Because as I've said over and over and over (and will keep saying) if an actor or a singer were to shout Defund Ice or Free Palestine at the Emmys it costs them nothing to do so. They are hundreds of miles from the scenes of conflict surrounded by an enclave of people who share their values. If Bad Bunny were to say F--- Ice in Minneapolis where ICE actually was, he would get a very different reaction then when he says it at the Grammys or at the Super Bowl.  He knows that. Everybody in the room knows that. They're making the assumption – a very shaky one – that everyone watching them on TV does not know that.  Given the reactions of some of the people online, these stars may be correct in that thinking.

And let's not forget that celebrities are far more skilled in public relations and optics then someone whose been a DC insider for thirty years. I don't think for a second any statement they make in front of a camera has not been rehearsed in front of their agents half a dozen times before it comes out with the right amount of angst and sanctimony on a red carpet or film festival. Part of the gift of being an actor is being able to fake anything, even sincerity.  These people are performers and they know better how to rehearse and perform that as well as the ability to appear that they are spontaneous. I believe when an actor is shocked to win an Oscar or an Emmy after weeks of being told someone else is going to win it; when they make any statement that is political I'm certain that they've had a whole variation that they've been rehearsing for days, if not weeks.

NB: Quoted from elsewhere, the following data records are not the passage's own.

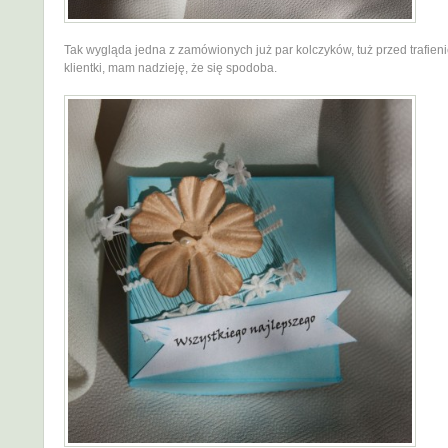
Tak wygląda jedna z zamówionych już par kolczyków, tuż przed trafien
klientki, mam nadzieję, że się spodoba.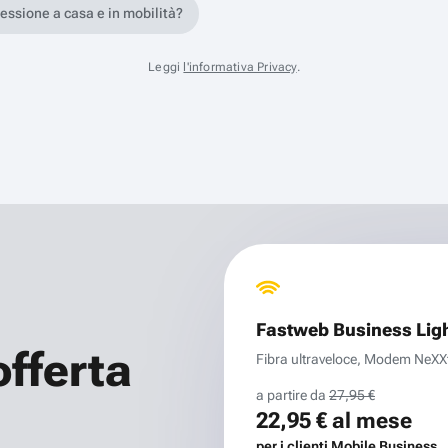
nessione a casa e in mobilità?
Leggi
l'informativa Privacy
.
Fastweb Business Lig
offerta
Fibra ultraveloce, Modem NeXXt 
a partire da
27,95 €
22,95 €
al mese
per i clienti Mobile Business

If Billie Eilish had at the Grammies said: "Legalize heroin' or "stop the poaching of rhinos in Africa" I would have believed she was being honest about her support for those issues. Mainly because they are not applause lines and would no doubt cause everybody in New York to go dead silent and wonder "What is she talking about?"  By contrast when she said, "No one is illegal on stolen land." I have absolutely no doubt she rehearsed variations on that line countless times in the days leading up to the Grammies. It would have been a disappointment if she hadn't commented on it among her brethren.

Shouting out a cause or wearing a button costs a celebrity nothing. We all know that in the past decade that to take a position that is not political is considered even more of a betrayal to the liberal cause then if you were a conservative.  There's a contingent online that believes that it is more important to appear like you are in favor of all the right things rather than do anything to help them become a reality.  They really think that the causes of freedom are realized by protesting or wearing buttons or with a hashtag. I've found out that if you tell them that its actually harder then that they get very angry.

A celebrity's job has always been to entertain us, to help provide escape from the frequently dark and horrible reality around us.  Regardless of their political affiliation they have far less power to change the world that those in social media truly believe. Most of the people who think otherwise are immature, if not physically then emotionally. Celebrities are mostly adults. They should know better by now and they should certainly act that way.